** Task prompt **
Each entry below is to be reproduced exactly, though any pictures it holds must be omitted.

** Input **
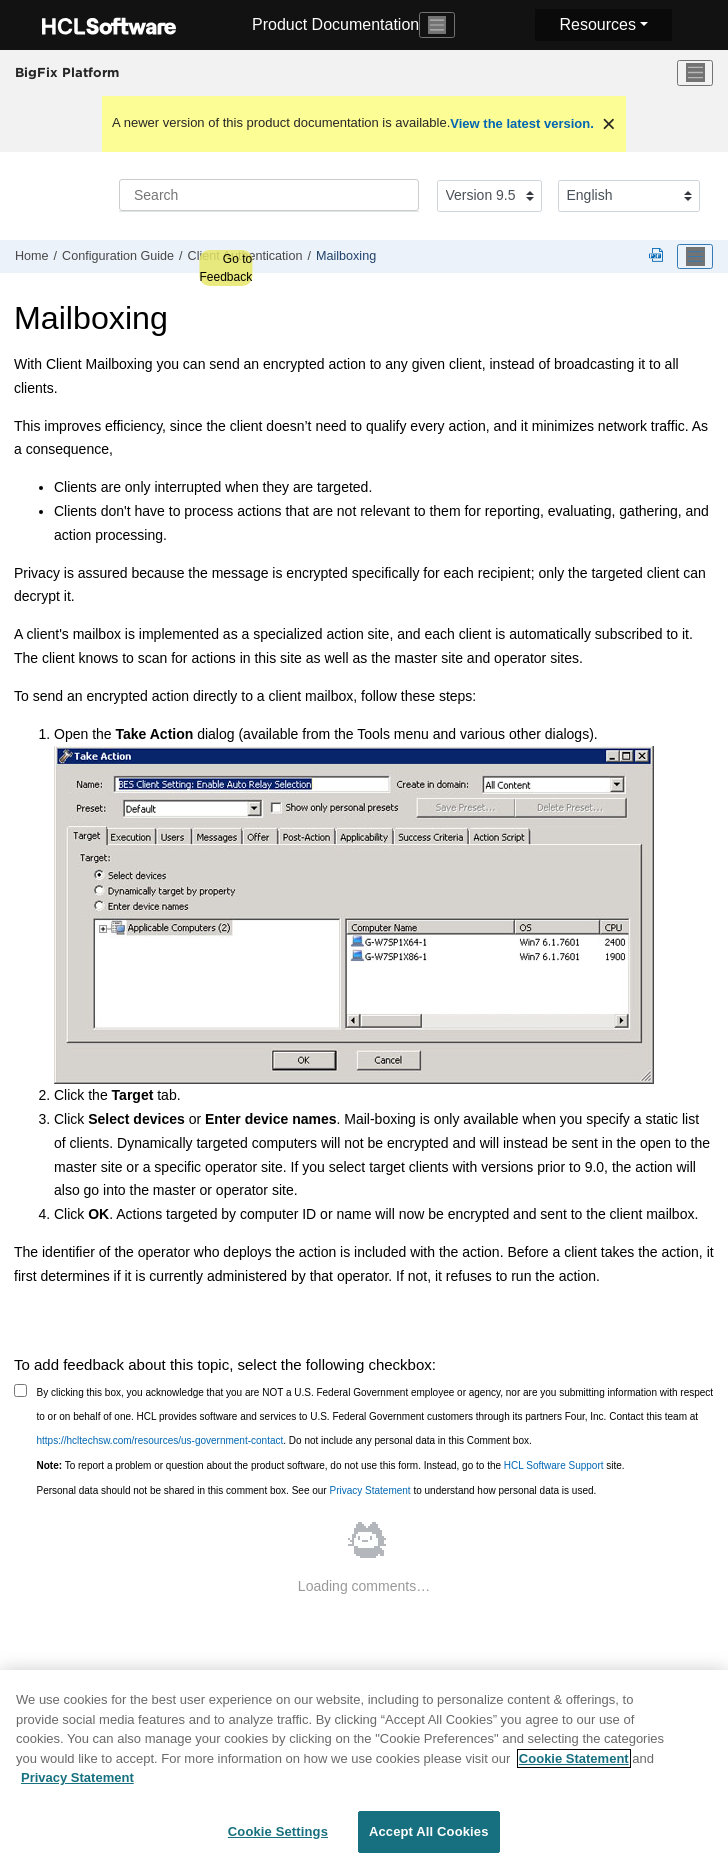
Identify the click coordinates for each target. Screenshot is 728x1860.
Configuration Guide (118, 256)
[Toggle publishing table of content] (695, 257)
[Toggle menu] (695, 73)
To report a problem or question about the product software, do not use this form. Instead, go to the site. (331, 1465)
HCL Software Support (554, 1465)
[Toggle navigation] (437, 25)
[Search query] (269, 195)
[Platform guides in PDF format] (660, 256)
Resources (597, 24)
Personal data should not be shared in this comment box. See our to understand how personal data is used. (317, 1490)
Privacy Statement (369, 1490)
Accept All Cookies (429, 1837)
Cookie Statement (574, 1764)
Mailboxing (346, 256)
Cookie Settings (278, 1837)
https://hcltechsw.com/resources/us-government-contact (160, 1440)
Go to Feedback (225, 268)
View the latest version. (522, 123)
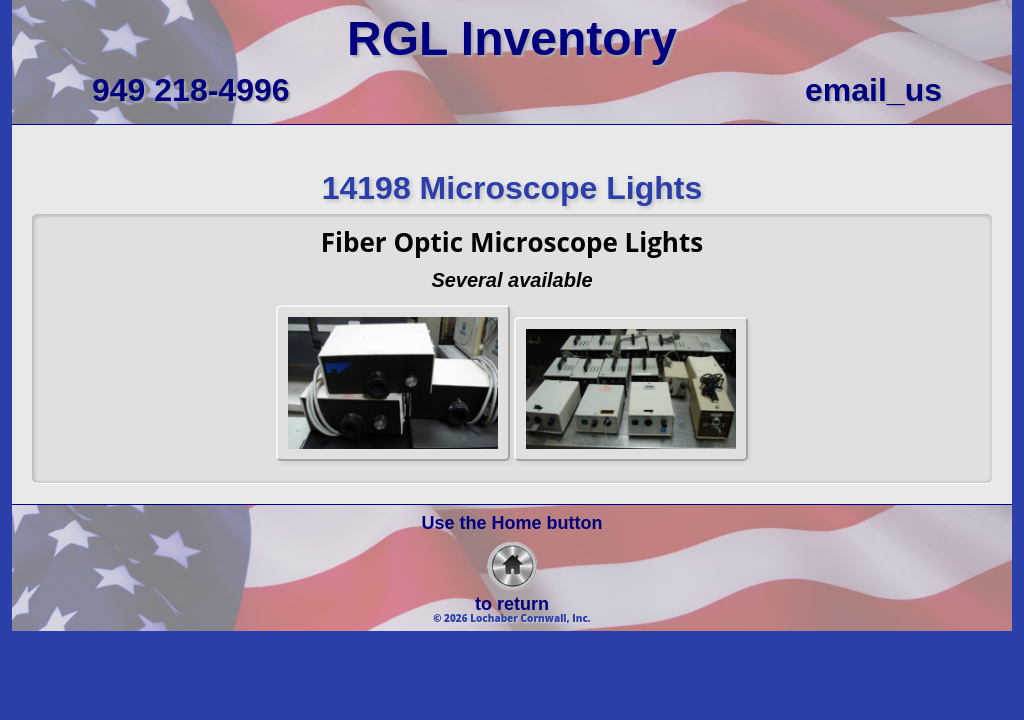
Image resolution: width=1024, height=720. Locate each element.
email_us (873, 90)
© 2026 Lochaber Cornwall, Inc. (512, 618)
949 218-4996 (191, 90)
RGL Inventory (512, 38)
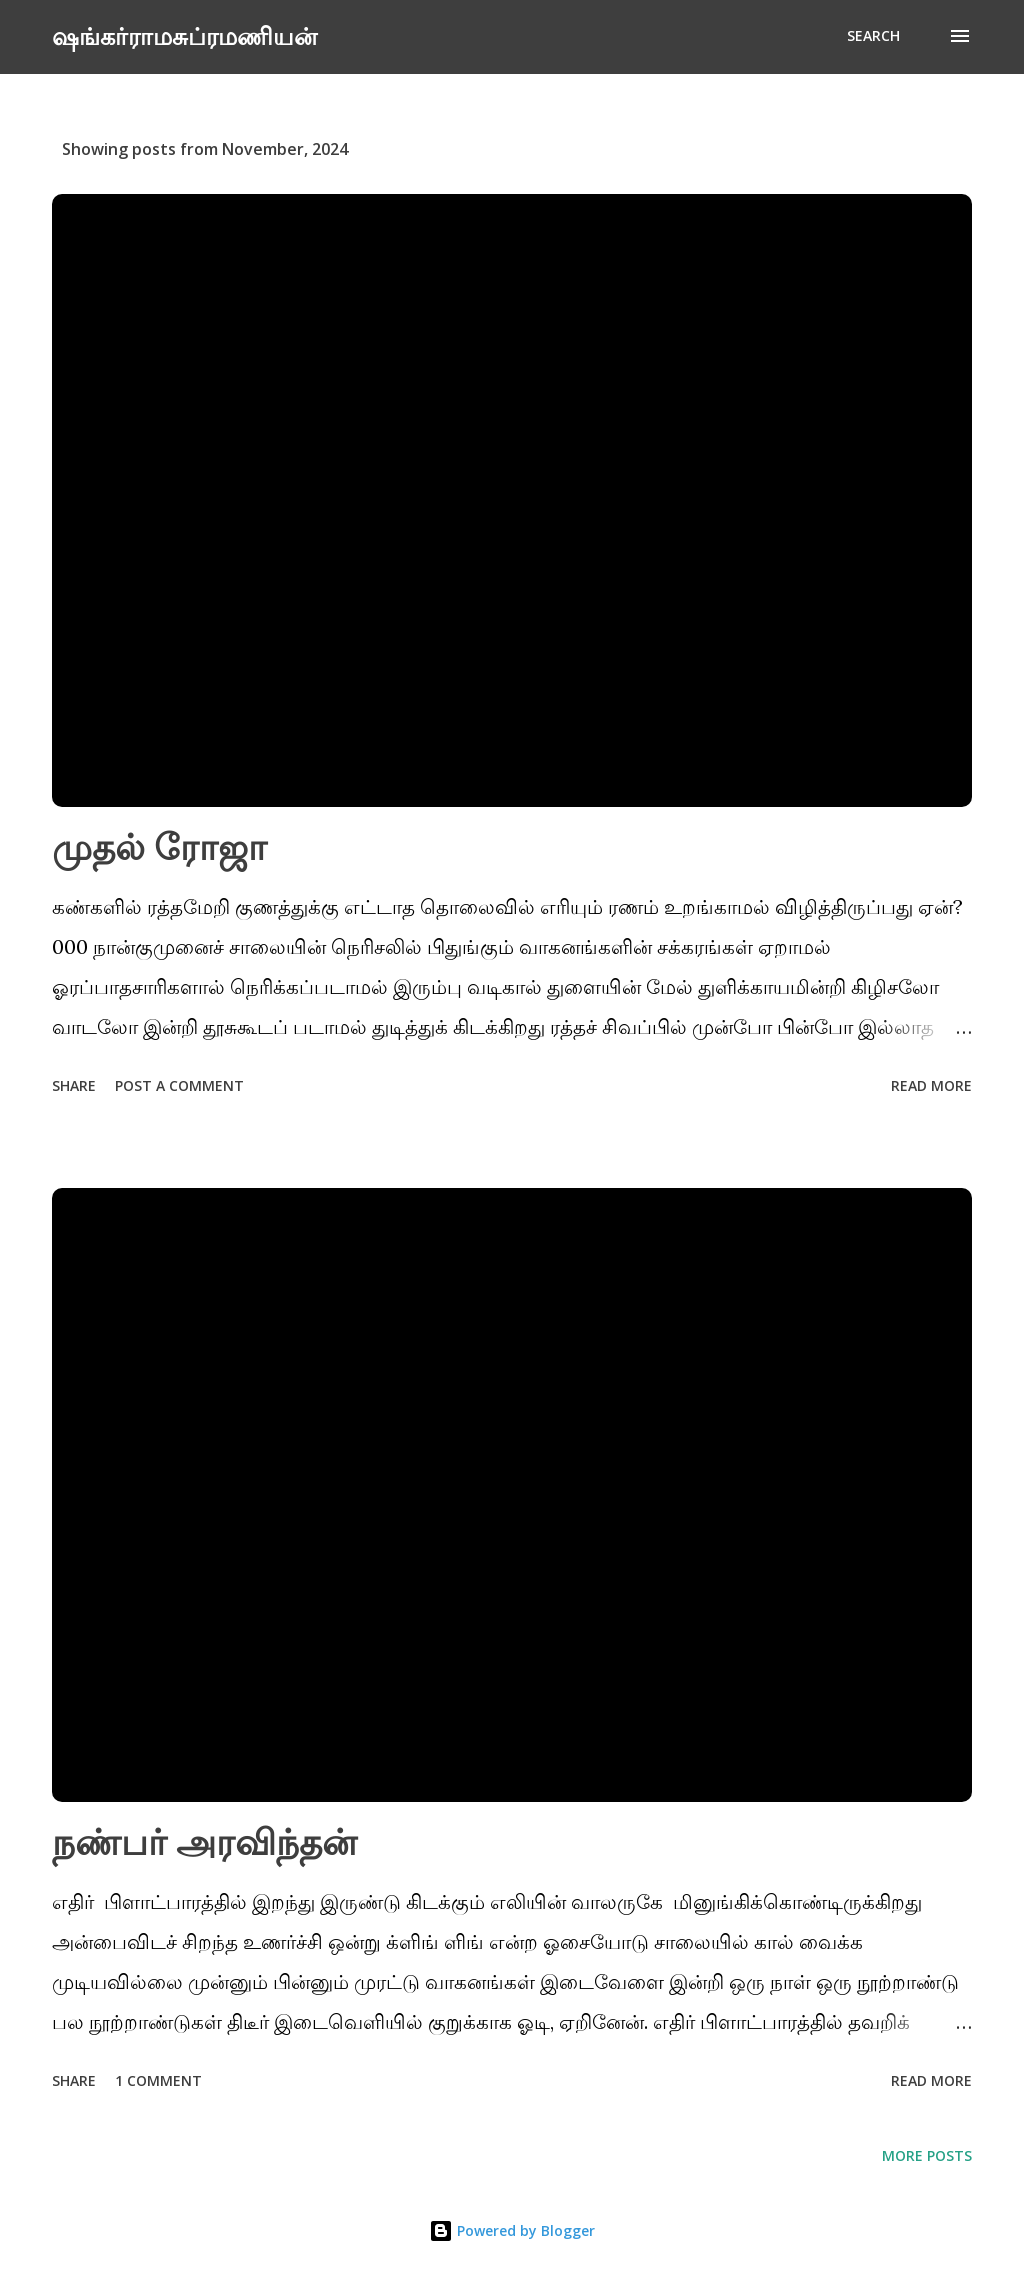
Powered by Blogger (512, 2230)
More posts (927, 2155)
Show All (922, 149)
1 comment (158, 2080)
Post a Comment (179, 1085)
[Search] (873, 36)
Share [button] (74, 1085)
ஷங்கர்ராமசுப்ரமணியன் (184, 35)
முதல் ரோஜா (159, 846)
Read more (931, 1085)
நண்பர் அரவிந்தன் (204, 1841)
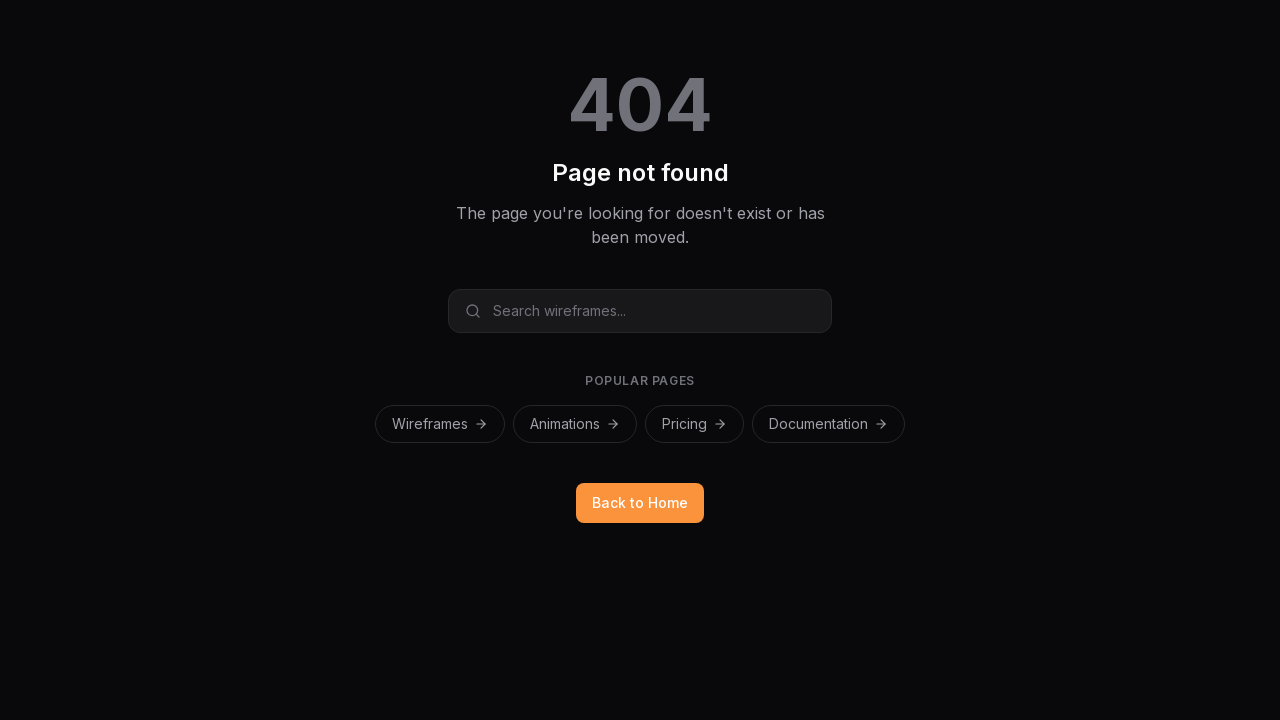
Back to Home (640, 502)
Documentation (828, 423)
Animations (575, 423)
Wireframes (440, 423)
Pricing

** Exercise result **
Identify the click coordinates for each target. Screenshot is 728x1860.
Configuration Guide (118, 256)
[Toggle publishing table of content] (695, 257)
[Toggle menu] (695, 73)
To report a problem or question about the product software, do not use this form. Instead, go to the site. (331, 1465)
HCL Software Support (554, 1465)
[Toggle navigation] (437, 25)
[Search query] (269, 195)
[Platform guides in PDF format] (660, 256)
Resources (597, 24)
Personal data should not be shared in this comment box. See our to understand how personal data is used. (317, 1490)
Privacy Statement (369, 1490)
Accept All Cookies (429, 1837)
Cookie Statement (574, 1764)
Mailboxing (346, 256)
Cookie Settings (278, 1837)
https://hcltechsw.com/resources/us-government-contact (160, 1440)
Go to Feedback (225, 268)
View the latest version. (522, 123)
Image resolution: width=1024, height=720. Locate each element.
email_us (873, 90)
© 2026 Lochaber Cornwall, Inc. (512, 618)
949 218-4996 (191, 90)
RGL Inventory (512, 38)
Powered by Blogger (512, 2230)
More posts (927, 2155)
Show All (922, 149)
1 comment (158, 2080)
Post a Comment (179, 1085)
[Search] (873, 36)
Share [button] (74, 1085)
ஷங்கர்ராமசுப்ரமணியன் (184, 35)
முதல் ரோஜா (159, 846)
Read more (931, 1085)
நண்பர் அரவிந்தன் (204, 1841)
Back to Home (640, 502)
Documentation (828, 423)
Animations (575, 423)
Wireframes (440, 423)
Pricing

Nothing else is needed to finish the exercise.